As world leaders converge on New York for a United Nations gathering that’s expected to have a strong emphasis on climate change, the OECD is pointing out 800 ways rich industrial nations support fossil fuels with taxpayer money, along with a handful of countries that are catching up quickly.
The measures were worth $167 billion last year for the oil, natural gas and coal industries, according to the Organization for Economic Cooperation and Development, a Paris-based institution that advises 34 industrial nations. While that number has fallen from almost $200 billion in 2012, it easily exceeds the value of subsidies for renewables such as wind and solar.

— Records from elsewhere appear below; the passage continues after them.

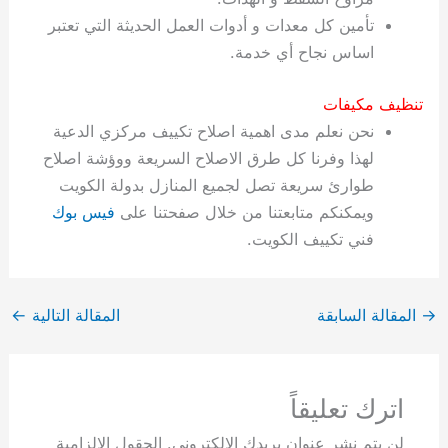
تأمين كل معدات و أدوات العمل الحديثة التي تعتبر
اساس نجاح أي خدمة.
تنظيف مكيفات
نحن نعلم مدى اهمية اصلاح تكييف مركزي الدعية
لهذا وفرنا كل طرق الاصلاح السريعة ووؤشة اصلاح
طوارئ سريعة تصل لجميع المنازل بدولة الكويت
ويمكنكم متابعتنا من خلال صفحتنا على
فيس بوك
فني تكييف الكويت.
→
المقالة السابقة
المقالة التالية
←
اترك تعليقاً
لن يتم نشر عنوان بريدك الإلكتروني.
الحقول الإلزامية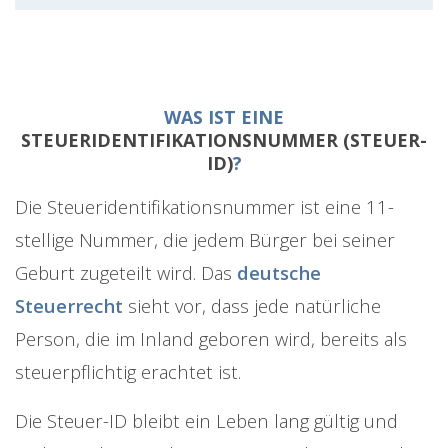
WAS IST EINE
STEUERIDENTIFIKATIONSNUMMER (STEUER-
ID)
?
Die Steueridentifikationsnummer ist eine 11-
stellige Nummer, die jedem Bürger bei seiner
Geburt zugeteilt wird. Das
deutsche
Steuerrecht
sieht vor, dass jede natürliche
Person, die im Inland geboren wird, bereits als
steuerpflichtig erachtet ist.
Die Steuer-ID bleibt ein Leben lang gültig und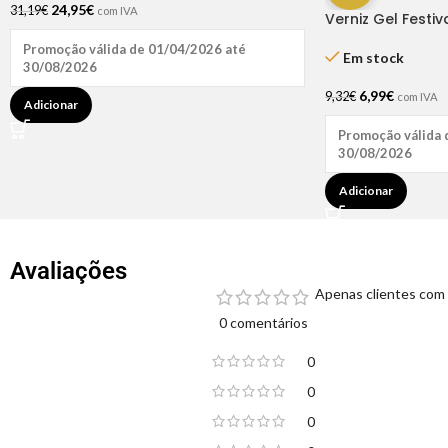
24,95
€
31,19
€
com IVA
Verniz Gel Festiv
Funk 15ml – Inoc
Promoção válida de 01/04/2026 até
Em stock
30/08/2026
6,99
€
9,32
€
com IVA
Adicionar
Promoção válida 
30/08/2026
Adicionar
Avaliações
Apenas clientes com 
0 comentários
0
0
0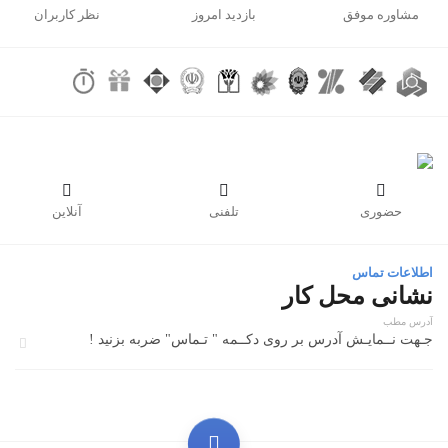
مشاوره موفق
بازدید امروز
نظر کاربران



حضوری
تلفنی
آنلاین
اطلاعات تماس
نشانی محل کار
آدرس مطب
جـهت نــمایـش آدرس بر روی دکــمه " تـماس" ضربه بزنید !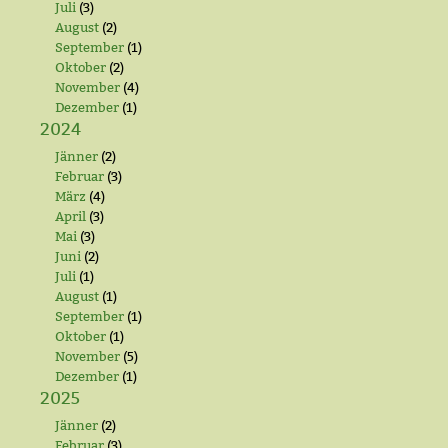
Juli
(3)
August
(2)
September
(1)
Oktober
(2)
November
(4)
Dezember
(1)
2024
Jänner
(2)
Februar
(3)
März
(4)
April
(3)
Mai
(3)
Juni
(2)
Juli
(1)
August
(1)
September
(1)
Oktober
(1)
November
(5)
Dezember
(1)
2025
Jänner
(2)
Februar
(3)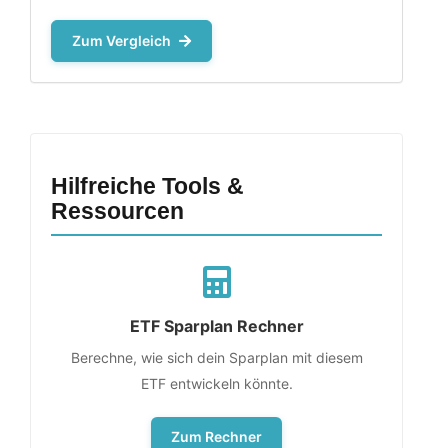
Zum Vergleich
Hilfreiche Tools &
Ressourcen
ETF Sparplan Rechner
Berechne, wie sich dein Sparplan mit diesem
ETF entwickeln könnte.
Zum Rechner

The findings released Monday are designed to stimulate debate on what constitutes fair support for energy technologies. World leaders including U.S. President Barack Obama and his Chinese counterpart Xi Jinping are attempting to ratchet up ambitions for a global deal reducing greenhouse gas pollution. The UN-organized negotiations are expected to yield an international agreement in Paris in December. The OECD report suggests policy makers burrow into their own tax and spending measures for a solution.
“We’re totally schizophrenic,” Angel Gurria, the OECD’s secretary-general, said at a press conference in Paris on Monday. “We’re trying to reduce emissions, and we subsidize the consumption of fossil fuels. These policies are not obsolete, they’re dangerous legacies of a bygone era when pollution was viewed as a tolerable side effect of economic growth. They should be erased from the books.”
The report covered OECD member nations plus six developing economies outside the group — Brazil, China, India, Indonesia, Russia and South Africa. It expands on a 2013 assessment and on the work of the International Energy Agency, which put the cost of fossil fuel subsidies at $548 billion in 2013, down 25 percent from the year before.
The IEA report includes countries from the Middle East and Africa such as Qatar, Iran and Nigeria that top other rankings of big subsidizers. It looked at how consumer prices vary from market prices, while the OECD looked specifically at measures in national budgets that support fossil fuels.
“If other developing countries were included, then the total would be much higher,” said Angus McCrone, senior analyst at Bloomberg New Energy Finance in London. “The reassuring point from the OECD report is that although it found attempts to reduce fossil-fuel subsidies running into inertia, it also concluded that support is now on a downward trend.”
Renewable energy subsidies rose 15 percent to $121 billion in 2013 and may rise to $230 billion by 2030, according to an IEA report released last year.
The measures counted by the OECD covered some of the most obscure pieces of national tax codes — including direct controls on gasoline prices, depreciation allowances for oil drillers, breaks for refiners, credits for infrastructure like pipelines and stimulus for technology to clean up coal emissions.
‘People Are Outraged’
“People are outraged when they find out that their tax dollars are being used to prop up the richest industry on the planet,” said Jamie Henn, strategy director at 350.org, the campaign group founded by environmentalist Bill McKibben to urge investors to divest from high-polluting industries. “Funding fossil fuels is like buying up typewriters at the dawn of the computer age.”
Oil and oil products reaped 82 percent of the support, according to the OECD, with coal collecting 8 percent and gas 10 percent. A plunge in crude oil prices reduced some of the cost of subsidies.
More important were measures taken in India, China, Mexico and Indonesia, as well as most industrial nations, to reduce handouts to forms of energy that produce significant amounts of pollution. India saved 200 billion rupees ($3 billion) from 2012 to 2014 by slashing subsidies for diesel. Indonesia reduced consumer aid for electricity and motor fuels that ate up a fifth of its spending as recently as 2011. In the U.S., Obama has proposed $4 billion a year of savings from reduced fossil-fuel support.
“We’re certainly not saying that all the measures are bad,” since some are targeted to help poor people afford fuel they need, Jehan Sauvage, the lead author of the OECD report, said in an interview. “The key message is to ask if this is the best use of public money. Are these measures the best way to support the goals we have?”